Demonstrating the value of cancer biomarkers at the population level

Luís and Seo present a study that aims at “assess[ing] how the introduction of biomarker tests guiding cancer therapy have affected the premature mortality and survival of cancer patients in Norway [1].” To this end, the authors “make use of the fact that they [biomarkers—author's note] were introduced for different cancers at different points in time.” The authors present two different models. Model 1 starts from the assumption that “[b]iomarker-guided therapies can (…) be targeted to particular types of patients who would otherwise not have an effective treatment available”. Model 2 is based on the assumption that biomarker-guided therapies “can also (…) avoid[…] adverse reactions in potential nonresponders who ultimately do not consume these guided drugs.” The “analysis is based on patient-level data from the Cancer Registry of Norway and on drug sales data”.

I found the research question on the impact of biomarker tests on premature mortality/survival at the population-level quite intriguing. However, as the analysis derives the value of biomarker tests only from analyzing the uptake of biomarker tests and biomarker-targeted therapies over time, it is at best incomplete. Let me outline the two situations in which biomarker tests are able to provide value. In the first, the therapy has no or a negative impact on survival in the biomarker-negative population. When applied to the all-comer population (i.e., regardless of biomarker status), the therapy does not provide a clinically significant survival benefit and would not be approved. Therefore, the value of a biomarker is determined by comparing—in terms of survival—the uptake of a specific biomarker with no uptake (i.e., the prior situation). This value component of biomarkers appears to be appropriately addressed by Model 1 (with the usual caveats associated with these types of studies).
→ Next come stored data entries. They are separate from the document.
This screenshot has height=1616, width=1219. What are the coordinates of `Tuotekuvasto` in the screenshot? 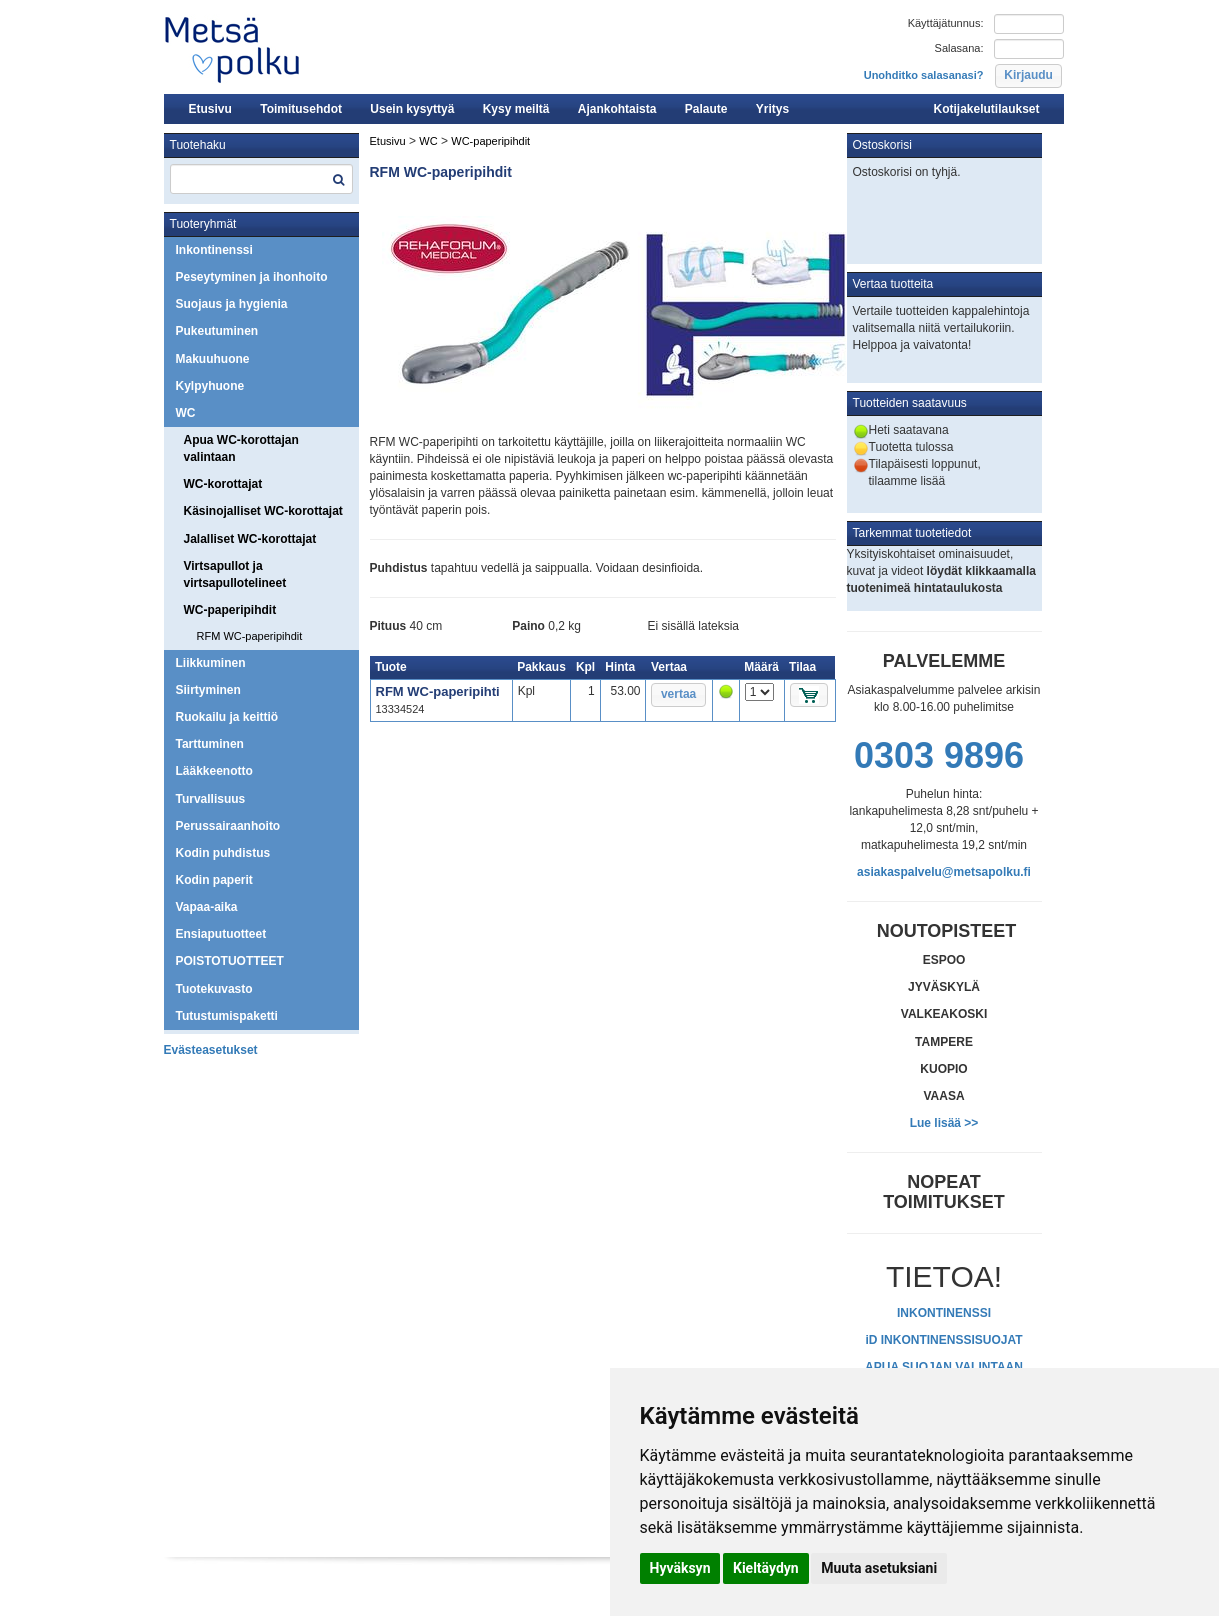 It's located at (214, 989).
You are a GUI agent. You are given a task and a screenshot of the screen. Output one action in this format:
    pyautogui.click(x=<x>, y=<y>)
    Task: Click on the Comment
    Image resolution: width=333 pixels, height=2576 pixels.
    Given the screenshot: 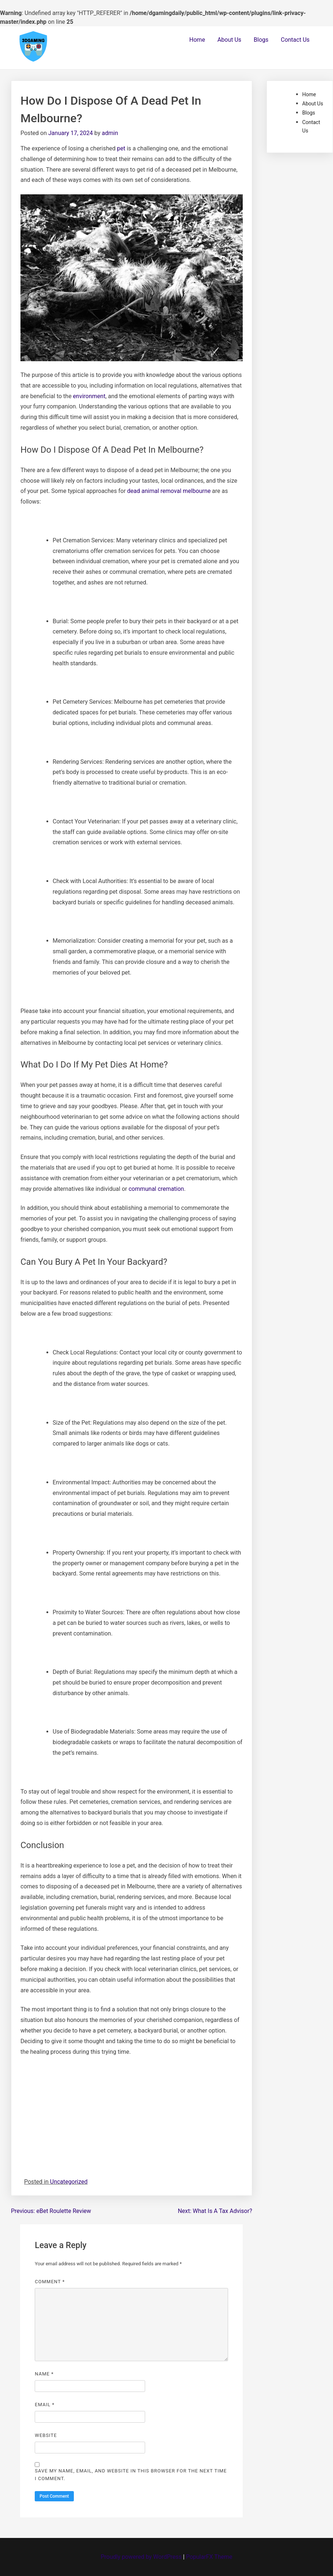 What is the action you would take?
    pyautogui.click(x=50, y=2281)
    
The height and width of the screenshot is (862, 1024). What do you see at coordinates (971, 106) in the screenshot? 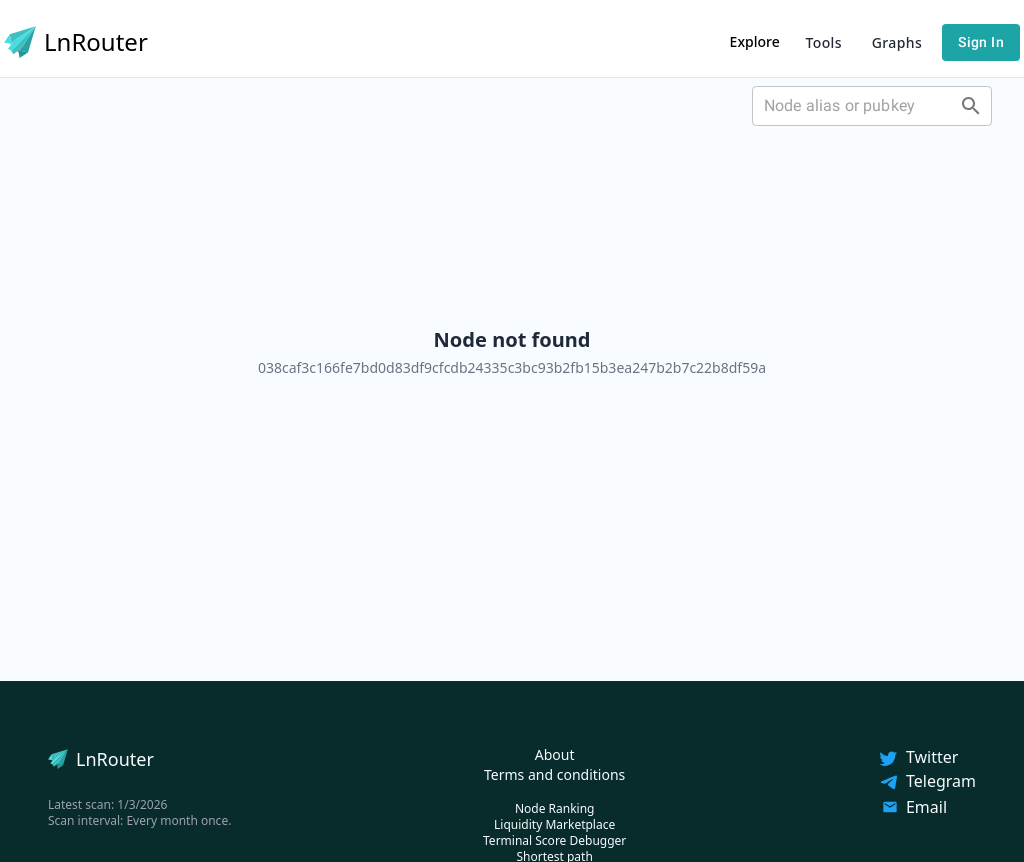 I see `[Open]` at bounding box center [971, 106].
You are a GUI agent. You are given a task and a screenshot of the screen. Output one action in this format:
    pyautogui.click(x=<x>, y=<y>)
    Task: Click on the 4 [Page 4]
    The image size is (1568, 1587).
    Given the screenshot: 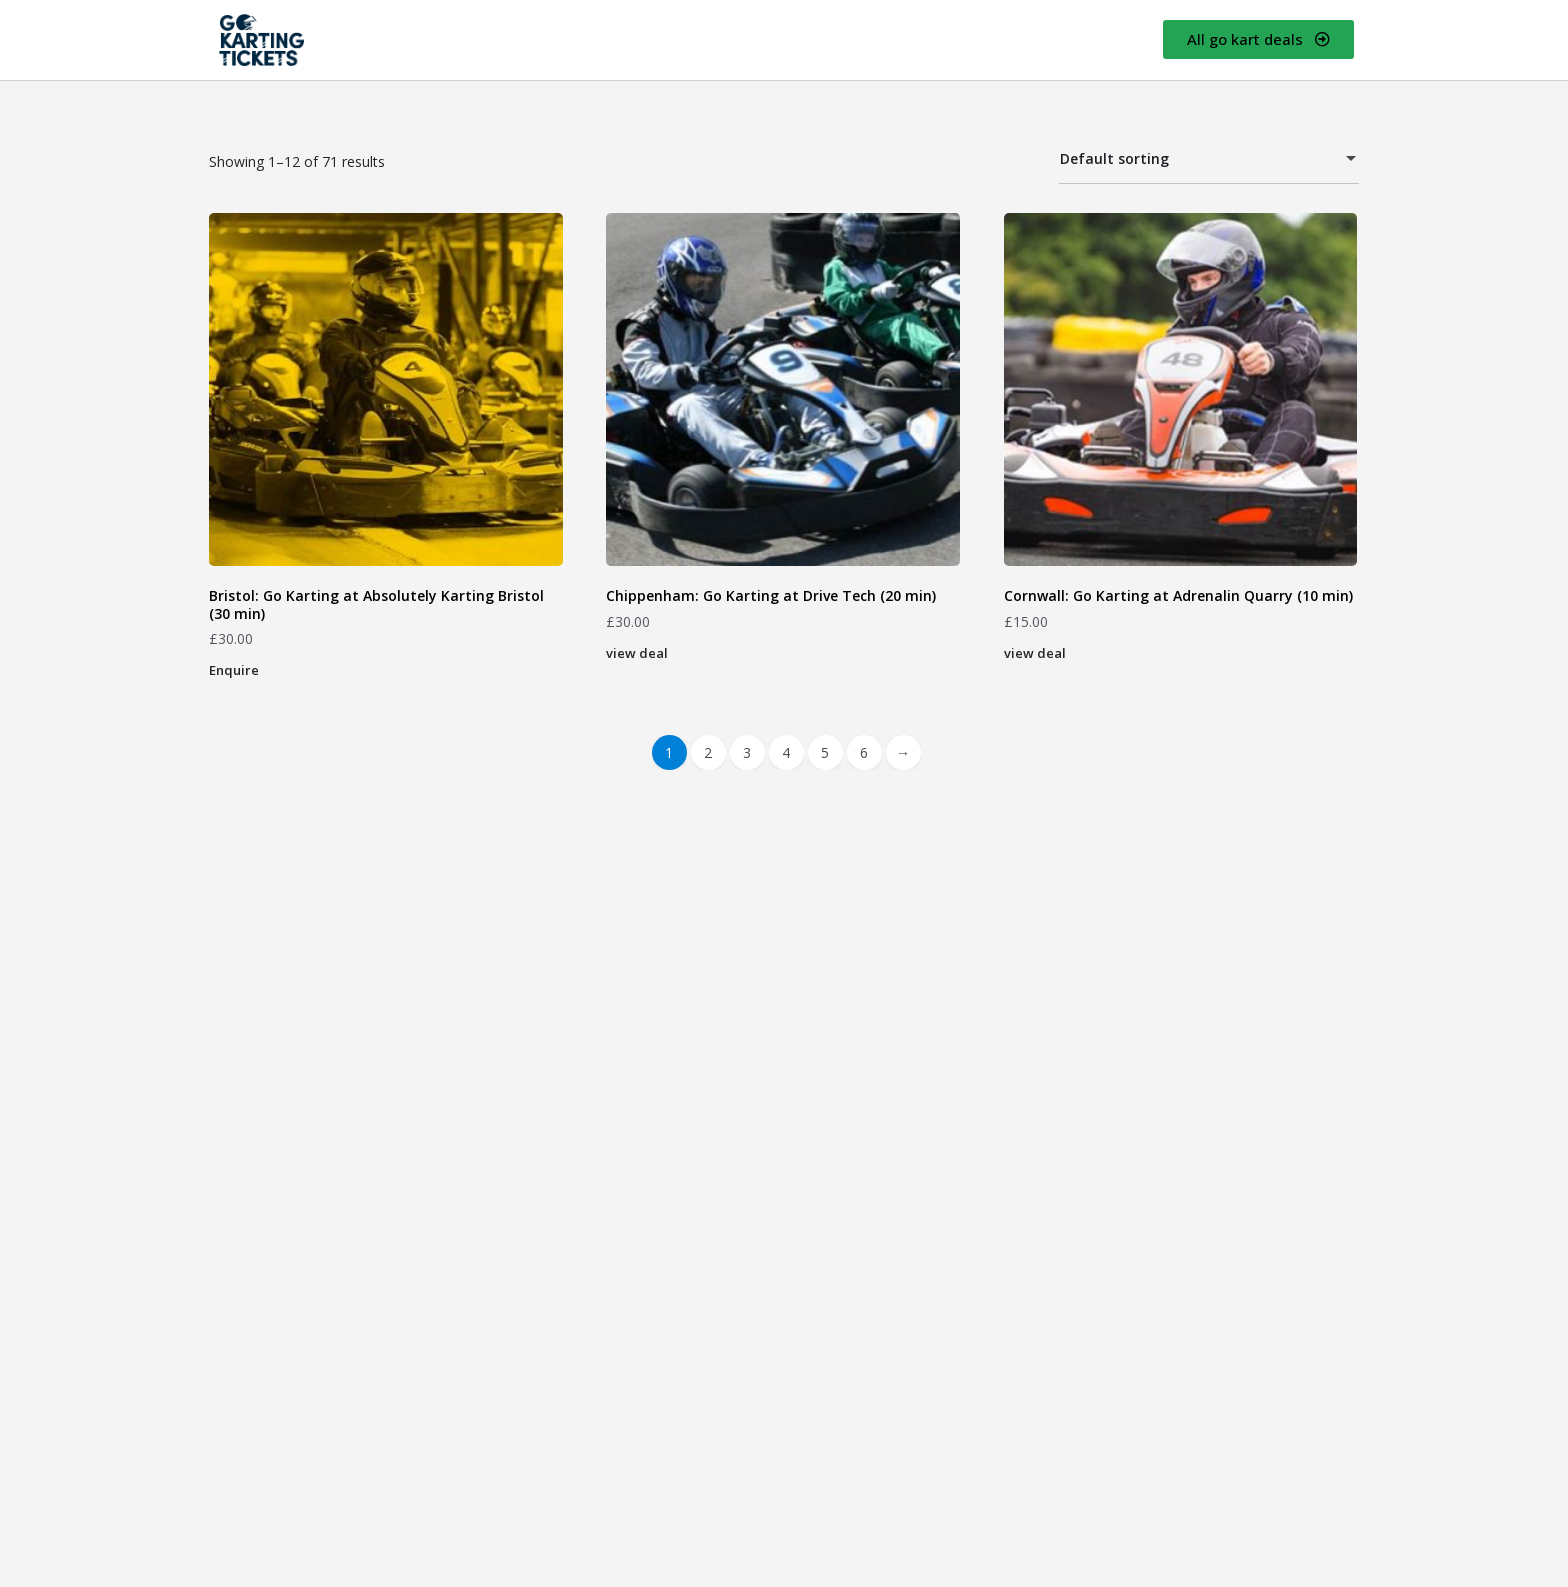 What is the action you would take?
    pyautogui.click(x=786, y=752)
    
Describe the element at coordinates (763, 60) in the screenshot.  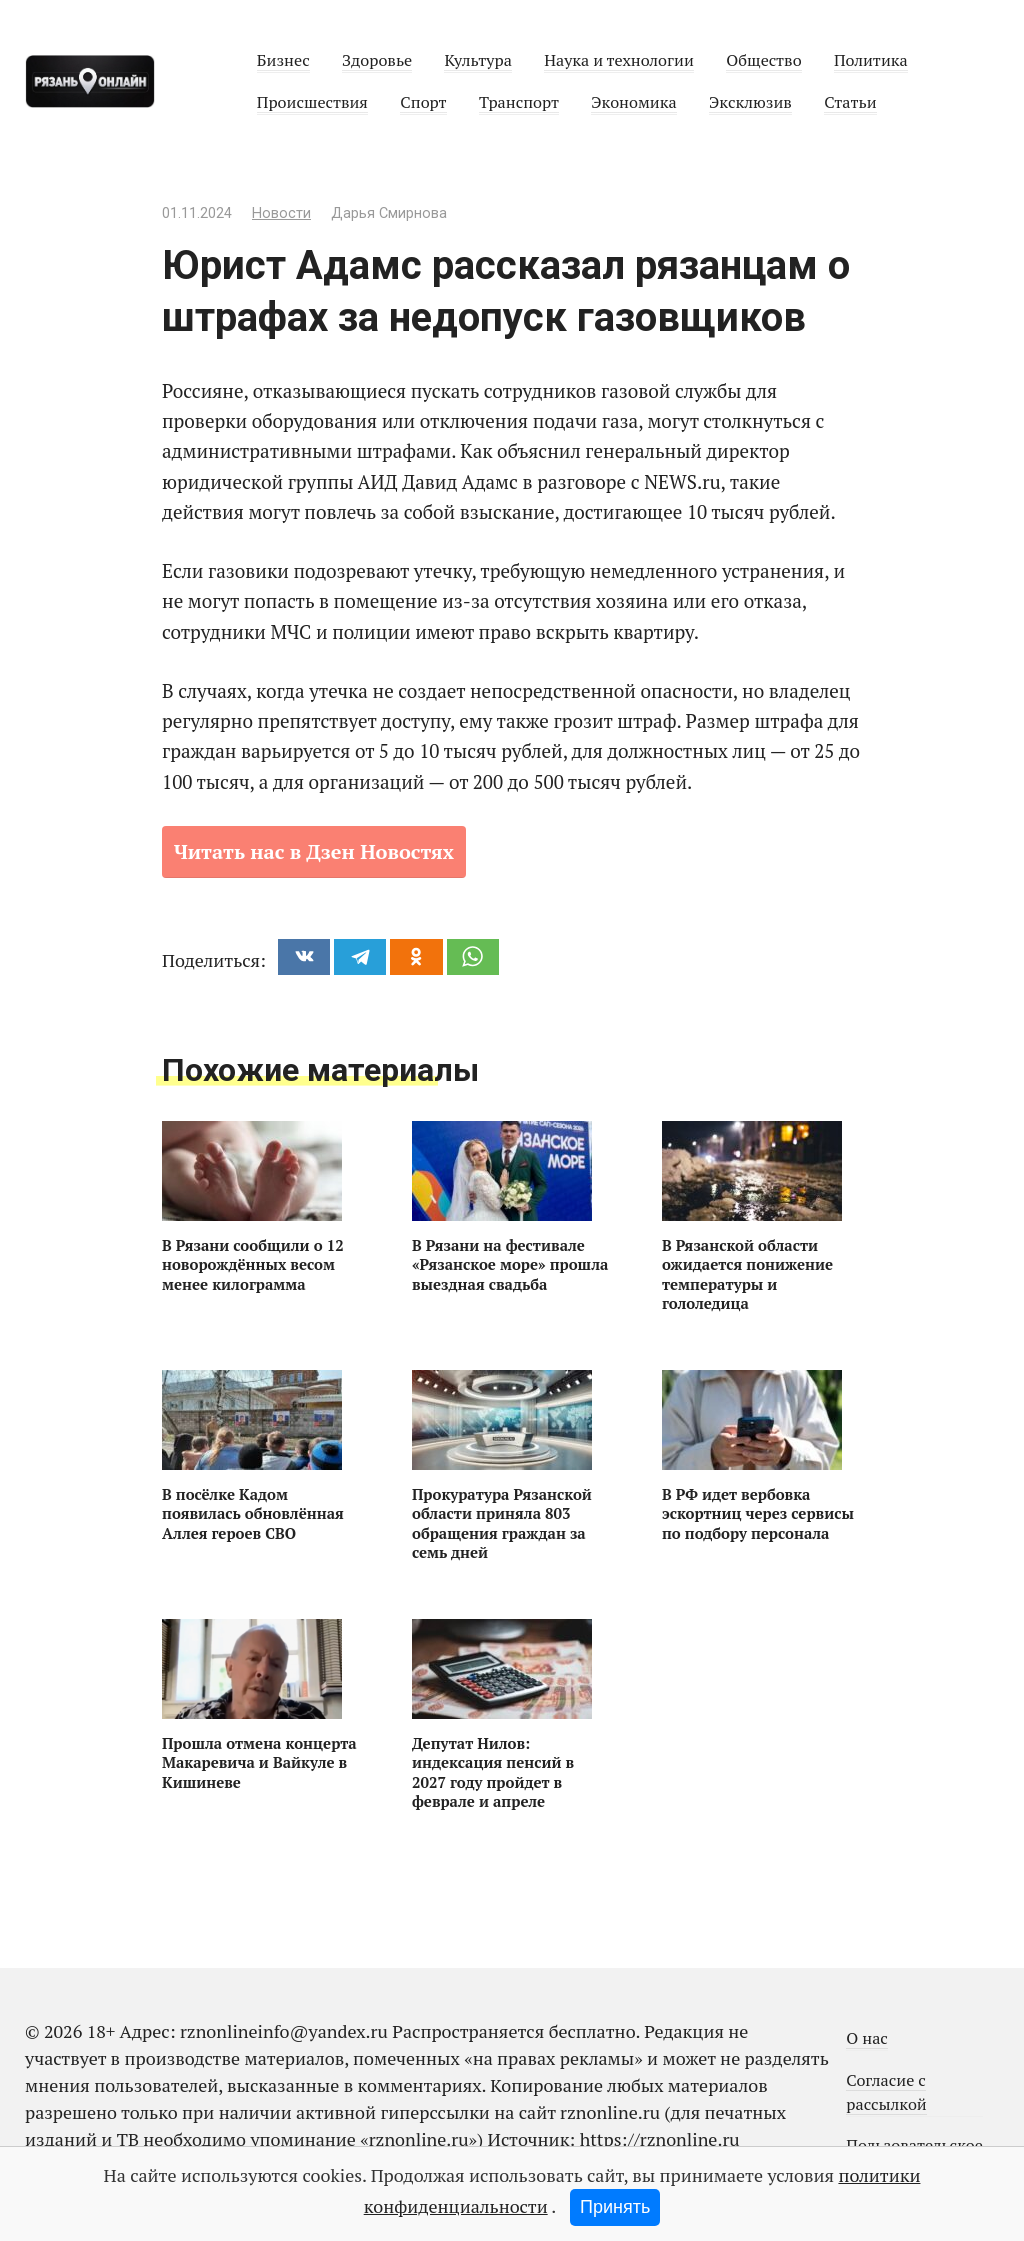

In the second situation, the therapy, if applied to the all-comer population, yields a clinically significant survival benefit, but the effect in the biomarker-negative population is smaller than in the biomarker-positive population. In this situation, the manufacturer may seek approval in the biomarker-positive population only for commercial reasons. If so, the value of a biomarker is ambiguous: on one hand, the biomarker reduces the survival benefit, because responders in the biomarker-negative population do not receive the therapy.¹ On the other hand, the biomarker increases the survival benefit, because patients in the biomarker-negative population are spared from potential drug toxicities causing death (i.e., grade 5 adverse events). However, to determine the net medical effect (benefit minus harm) requires data on a counterfactual, where the drug is provided in the all-comer population. Yet, this information can only be provided by clinical trials that have tested the therapy in the all-comer population including those patients who are biomarker negative. Hence, this information cannot be retrieved from real-world data, because the latter do not contain information on the effects and adverse events in the non-approved, biomarker-negative population. Neither do they include information on the size of the biomarker-negative population, which is needed to calculate the net survival impact at a population level.² Therefore, this value of biomarkers has not been appropriately assessed by Model 2. While Model 2 aims at comparing targeted and non-targeted therapies, it does not compare the same drug in the same patient population, which is the necessary condition for a valid comparison. The only theoretical exception would be a class-effect of all new biomarker-targeted therapies in terms of survival benefits and adverse events, which, of course, does not align with the real-world situation. Hence, the study does not allow determining the full impact of biomarker tests on survival.

Finally, it needs to be emphasized that the net medical effect (benefit minus harm) of introducing a biomarker is negative if patients in the biomarker-negative population forgo therapy with a small but not clinically relevant benefit. In this case, the value provided by a biomarker entirely lies in cost savings to the healthcare system.³ Hence, it would be a mistake to believe—and reading the publication conveys this impression—that a positive value of biomarkers hinges upon a positive impact on survival.